Canadian house price index drop will be worse than 2008 crash

The Teranet-National Bank National HPI is continuing lower and may have far further to fall

Canadian house price index drop will be worse than 2008 crash
Steve Randall

Canada’s house prices are continuing their downward journey and have a lot further to fall according to a leading index.

The latest Teranet-National Bank National Home Price Index (HPI) dropped 0.8% in October compared to the previous month and was down 3.1% year-over-year before seasonal adjustment.

While the slower pace of decrease is reflective of a stabilization of Canadian home sales, continued pressures of rate hikes and inflation is likely to mean a longer run of easing prices.
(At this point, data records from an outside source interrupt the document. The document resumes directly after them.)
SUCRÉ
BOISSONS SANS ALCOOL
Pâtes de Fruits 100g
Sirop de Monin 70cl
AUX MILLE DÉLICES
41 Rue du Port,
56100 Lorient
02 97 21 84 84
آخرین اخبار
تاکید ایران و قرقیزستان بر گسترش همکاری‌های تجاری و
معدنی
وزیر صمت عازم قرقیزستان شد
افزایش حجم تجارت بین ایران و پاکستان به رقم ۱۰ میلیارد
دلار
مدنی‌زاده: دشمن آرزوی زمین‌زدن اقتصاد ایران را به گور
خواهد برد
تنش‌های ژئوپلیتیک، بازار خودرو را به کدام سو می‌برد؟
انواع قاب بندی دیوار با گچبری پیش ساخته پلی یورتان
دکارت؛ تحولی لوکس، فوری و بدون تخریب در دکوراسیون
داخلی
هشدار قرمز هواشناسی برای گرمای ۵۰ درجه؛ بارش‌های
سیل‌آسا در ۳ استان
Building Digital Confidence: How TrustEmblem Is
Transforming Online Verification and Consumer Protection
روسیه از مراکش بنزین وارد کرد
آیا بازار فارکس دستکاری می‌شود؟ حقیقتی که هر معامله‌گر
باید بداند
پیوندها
From its peak in May, the index has fallen 7.7% (not seasonally adjusted), a larger drop than the same period during 2008’s financial crisis. Over an 8-month period, the index was down more than 9%.
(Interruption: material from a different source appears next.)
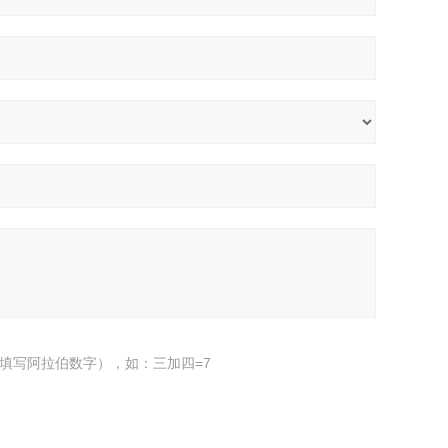
填写阿拉伯数字），如：三加四=7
Assuming interest rates peak at 4% and the Bank of Canada then signals lower rates ahead, the team behind the HPI still believe “house prices should continue their contraction and exceed that experienced during the financial crisis of 2008.”

The report calls for a 15% decrease in the HPI by the end of 2023, driven by Ontario, BC, and the Maritimes, where prices have surged the most in recent years but have seen the sharpest decline in prices.

Prices rise in Alberta

In October, 9 of the 11 CMAs included in the index experienced contractions, while prices were up in Calgary (+1.8%) and Edmonton (+2.0%). The largest price declines were in Halifax (-4.7%), Hamilton (-2.8%) and Winnipeg (-2.4%). 

The HPI is based on a percentage increase or decrease from a base line set in June 2005.